AIM OF THE EXERCISE:
Apart from the images, repeat the data below exactly as written.

[Page-level text extractions]
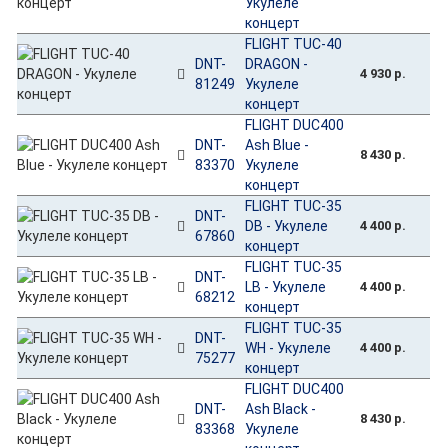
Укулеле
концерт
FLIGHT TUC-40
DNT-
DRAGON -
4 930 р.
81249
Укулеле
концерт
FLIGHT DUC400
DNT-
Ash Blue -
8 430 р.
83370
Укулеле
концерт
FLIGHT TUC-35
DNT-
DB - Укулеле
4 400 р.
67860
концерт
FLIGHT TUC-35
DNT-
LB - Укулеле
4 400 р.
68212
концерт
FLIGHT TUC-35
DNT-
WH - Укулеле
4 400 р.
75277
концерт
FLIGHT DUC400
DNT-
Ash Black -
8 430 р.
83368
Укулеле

RESULT:
Укулеле
концерт
FLIGHT TUC-40
DNT-
DRAGON -
4 930 р.
81249
Укулеле
концерт
FLIGHT DUC400
DNT-
Ash Blue -
8 430 р.
83370
Укулеле
концерт
FLIGHT TUC-35
DNT-
DB - Укулеле
4 400 р.
67860
концерт
FLIGHT TUC-35
DNT-
LB - Укулеле
4 400 р.
68212
концерт
FLIGHT TUC-35
DNT-
WH - Укулеле
4 400 р.
75277
концерт
FLIGHT DUC400
DNT-
Ash Black -
8 430 р.
83368
Укулеле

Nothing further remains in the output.